Pero, además, de lo dicho, es obvio que cada vez más nuestra cultura pasa de un estado meramente técnico a uno estrictamente tecnológico, también en los procesos de comunicación.  La selección, comprensión y adecuada manipulación de una técnica requiere cada vez más un acervo creciente del conocimiento científico que fundamente dichas técnicas, que ya éstas no brotan de una práctica de tanteo, sino de investigaciones teóricas y experimentales.  Quien no posea, esa formación científica está condenado al corto tiempo de ser un técnico anacrónico e ineficaz, pues la eficacia de una técnica dura hasta que aparece otra que consigue en menor tiempo, con menor costo y de manera óptima el mismo objetivo.

 

Por eso creemos que un comunicador público tiene necesidad de conocer adecuadamente la teoría de la comunicación y sus modelos  y profundizar en cada uno de los elementos y subprocesos del proceso de comunicación.
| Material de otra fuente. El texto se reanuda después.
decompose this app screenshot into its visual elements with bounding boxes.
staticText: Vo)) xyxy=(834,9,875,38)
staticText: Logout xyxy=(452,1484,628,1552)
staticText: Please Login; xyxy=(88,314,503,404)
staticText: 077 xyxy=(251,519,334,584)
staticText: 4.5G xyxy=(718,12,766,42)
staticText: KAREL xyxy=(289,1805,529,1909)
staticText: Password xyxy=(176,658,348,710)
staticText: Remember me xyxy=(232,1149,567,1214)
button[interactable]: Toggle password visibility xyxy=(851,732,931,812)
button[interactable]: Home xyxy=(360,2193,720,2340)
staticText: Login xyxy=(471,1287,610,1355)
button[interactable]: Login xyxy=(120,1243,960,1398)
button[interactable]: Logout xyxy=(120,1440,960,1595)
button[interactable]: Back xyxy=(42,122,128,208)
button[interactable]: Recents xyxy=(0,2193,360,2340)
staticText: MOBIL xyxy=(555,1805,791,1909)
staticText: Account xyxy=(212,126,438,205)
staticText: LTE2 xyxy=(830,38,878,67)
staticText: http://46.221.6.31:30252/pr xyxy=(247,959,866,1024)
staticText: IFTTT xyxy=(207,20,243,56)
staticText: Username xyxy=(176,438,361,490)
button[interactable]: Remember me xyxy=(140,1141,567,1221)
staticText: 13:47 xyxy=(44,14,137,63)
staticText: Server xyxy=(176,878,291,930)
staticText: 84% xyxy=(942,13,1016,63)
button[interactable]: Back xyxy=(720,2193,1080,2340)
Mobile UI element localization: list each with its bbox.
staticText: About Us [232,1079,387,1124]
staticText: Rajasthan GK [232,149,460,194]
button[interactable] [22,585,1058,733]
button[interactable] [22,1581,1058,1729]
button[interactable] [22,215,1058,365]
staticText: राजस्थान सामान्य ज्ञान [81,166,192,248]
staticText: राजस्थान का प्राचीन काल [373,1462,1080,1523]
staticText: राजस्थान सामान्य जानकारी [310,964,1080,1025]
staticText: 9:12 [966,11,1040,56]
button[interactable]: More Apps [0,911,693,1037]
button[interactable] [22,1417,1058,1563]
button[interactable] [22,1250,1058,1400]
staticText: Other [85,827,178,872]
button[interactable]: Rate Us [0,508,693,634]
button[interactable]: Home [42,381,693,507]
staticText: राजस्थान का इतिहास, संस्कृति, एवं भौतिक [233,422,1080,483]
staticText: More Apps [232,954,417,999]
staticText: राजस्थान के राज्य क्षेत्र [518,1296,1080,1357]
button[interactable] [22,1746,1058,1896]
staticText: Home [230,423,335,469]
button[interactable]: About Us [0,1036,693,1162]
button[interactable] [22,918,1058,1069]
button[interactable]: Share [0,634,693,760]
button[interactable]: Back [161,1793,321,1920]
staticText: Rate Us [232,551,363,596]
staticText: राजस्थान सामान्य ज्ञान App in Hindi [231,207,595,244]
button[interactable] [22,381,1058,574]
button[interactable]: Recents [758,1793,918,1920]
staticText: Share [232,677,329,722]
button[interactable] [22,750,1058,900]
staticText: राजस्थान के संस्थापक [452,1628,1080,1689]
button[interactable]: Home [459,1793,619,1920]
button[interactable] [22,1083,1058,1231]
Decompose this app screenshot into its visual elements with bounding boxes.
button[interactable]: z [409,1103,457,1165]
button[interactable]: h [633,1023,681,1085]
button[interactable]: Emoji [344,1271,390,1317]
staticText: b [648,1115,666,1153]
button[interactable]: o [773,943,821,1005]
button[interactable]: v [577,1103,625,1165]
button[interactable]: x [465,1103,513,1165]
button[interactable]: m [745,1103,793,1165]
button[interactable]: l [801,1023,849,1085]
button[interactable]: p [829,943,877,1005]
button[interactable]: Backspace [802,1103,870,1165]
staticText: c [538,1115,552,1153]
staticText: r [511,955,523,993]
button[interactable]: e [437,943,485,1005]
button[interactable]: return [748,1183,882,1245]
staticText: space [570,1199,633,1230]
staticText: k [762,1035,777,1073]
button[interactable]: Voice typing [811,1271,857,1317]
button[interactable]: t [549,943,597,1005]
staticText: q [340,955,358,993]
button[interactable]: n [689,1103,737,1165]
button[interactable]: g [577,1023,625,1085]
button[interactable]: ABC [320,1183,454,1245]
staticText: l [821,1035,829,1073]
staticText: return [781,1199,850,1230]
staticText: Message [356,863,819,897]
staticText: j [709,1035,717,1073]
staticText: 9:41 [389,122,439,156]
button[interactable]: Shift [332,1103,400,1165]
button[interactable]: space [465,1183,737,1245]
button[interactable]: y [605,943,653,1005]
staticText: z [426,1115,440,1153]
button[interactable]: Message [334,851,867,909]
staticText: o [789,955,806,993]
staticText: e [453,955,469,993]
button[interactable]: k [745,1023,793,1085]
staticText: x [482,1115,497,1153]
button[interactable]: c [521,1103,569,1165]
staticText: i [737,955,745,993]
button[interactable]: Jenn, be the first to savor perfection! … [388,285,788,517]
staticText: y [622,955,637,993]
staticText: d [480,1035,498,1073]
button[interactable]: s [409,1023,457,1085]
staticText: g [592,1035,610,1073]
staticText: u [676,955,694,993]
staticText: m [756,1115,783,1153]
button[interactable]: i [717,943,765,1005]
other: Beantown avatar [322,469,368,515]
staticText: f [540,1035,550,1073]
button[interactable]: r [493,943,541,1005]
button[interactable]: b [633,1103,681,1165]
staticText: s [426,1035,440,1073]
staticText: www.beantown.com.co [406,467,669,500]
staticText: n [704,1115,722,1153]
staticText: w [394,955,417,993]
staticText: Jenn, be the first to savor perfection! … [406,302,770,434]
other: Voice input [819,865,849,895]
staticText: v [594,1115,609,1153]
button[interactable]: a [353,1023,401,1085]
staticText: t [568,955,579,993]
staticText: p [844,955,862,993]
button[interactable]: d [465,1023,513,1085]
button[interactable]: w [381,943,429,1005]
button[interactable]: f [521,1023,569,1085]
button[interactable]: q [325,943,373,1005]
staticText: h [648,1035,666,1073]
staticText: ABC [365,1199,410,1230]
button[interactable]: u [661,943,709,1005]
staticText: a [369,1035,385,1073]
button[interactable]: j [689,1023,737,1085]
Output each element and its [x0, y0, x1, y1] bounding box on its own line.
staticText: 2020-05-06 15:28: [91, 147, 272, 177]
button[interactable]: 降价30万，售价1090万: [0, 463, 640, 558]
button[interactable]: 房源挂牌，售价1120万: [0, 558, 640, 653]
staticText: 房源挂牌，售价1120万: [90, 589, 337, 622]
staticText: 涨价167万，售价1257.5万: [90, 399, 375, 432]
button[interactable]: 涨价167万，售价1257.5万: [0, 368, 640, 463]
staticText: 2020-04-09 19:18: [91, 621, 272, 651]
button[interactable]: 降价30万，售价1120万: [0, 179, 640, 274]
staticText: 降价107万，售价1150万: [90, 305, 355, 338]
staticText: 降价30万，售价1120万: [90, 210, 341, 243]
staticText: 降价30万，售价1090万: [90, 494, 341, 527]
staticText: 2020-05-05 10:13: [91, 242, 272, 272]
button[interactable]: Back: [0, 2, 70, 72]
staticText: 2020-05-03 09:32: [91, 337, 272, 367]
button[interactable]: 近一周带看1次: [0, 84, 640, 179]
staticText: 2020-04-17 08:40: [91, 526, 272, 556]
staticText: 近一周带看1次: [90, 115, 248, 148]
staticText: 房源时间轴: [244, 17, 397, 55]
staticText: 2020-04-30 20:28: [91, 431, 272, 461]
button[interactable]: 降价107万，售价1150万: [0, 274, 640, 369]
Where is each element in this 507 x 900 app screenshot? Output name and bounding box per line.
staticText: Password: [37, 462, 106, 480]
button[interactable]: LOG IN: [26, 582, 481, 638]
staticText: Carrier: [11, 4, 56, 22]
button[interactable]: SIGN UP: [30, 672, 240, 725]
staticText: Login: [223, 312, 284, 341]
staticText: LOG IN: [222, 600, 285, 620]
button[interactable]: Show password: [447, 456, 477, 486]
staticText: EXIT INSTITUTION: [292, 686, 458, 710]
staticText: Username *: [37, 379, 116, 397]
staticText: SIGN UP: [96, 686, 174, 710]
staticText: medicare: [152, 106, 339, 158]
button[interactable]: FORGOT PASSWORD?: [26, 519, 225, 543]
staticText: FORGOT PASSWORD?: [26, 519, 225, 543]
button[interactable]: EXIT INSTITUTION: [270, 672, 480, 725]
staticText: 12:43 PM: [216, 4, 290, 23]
Entonces el conocimiento y manipulación de un modelo de comunicación con sus elementos (Fuente, emisor, código, canal, ruido, mensaje, receptor, destinatario) y procesos correspondientes deja de ser un objeto de moda y se transforma en instrumento necesario.

 

Es un hecho fácilmente observable que las técnicas evolucionan rápidamente, por lo cual poseer una técnica no asegura la eficacia en el futuro, sino sólo en el presente, y a veces en un presente muy breve.  La diferencia entre un técnico y un tecnólogo radica en que el primero sabe operar con una o varias técnicas existentes en el momento presente en cambio el  segundo, además, sabe el por qué, de la eficacia de las técnicas con que operaUn tecnólogo puede dar razón de la eficacia de sus técnicas porque posee el conocimiento científico que explica dicha eficacia.

 

Un comunicador social que carece de los conocimientos científicos que dan razón de la eficacia de las técnicas queda limitado a repetir el proceso técnico o a imitar el de otros.  La técnica será sí por un breve tiempo un instrumento, pero se transformará en una cadena esclavizadora si el comunicador no es capaz de trascenderla a través del conocimiento científico.

 

Estudiar metódicamente y analizar a la luz de la ciencia los problemas que suscitan  los elementos y subprocesos del proceso de comunicación es el intento que otorga sentido a esta sección de la revista, cuya permanencia está asegurada por la complejidad y dinámica del fenómeno y por el creciente número de estudios que se dedican a su esclarecimiento.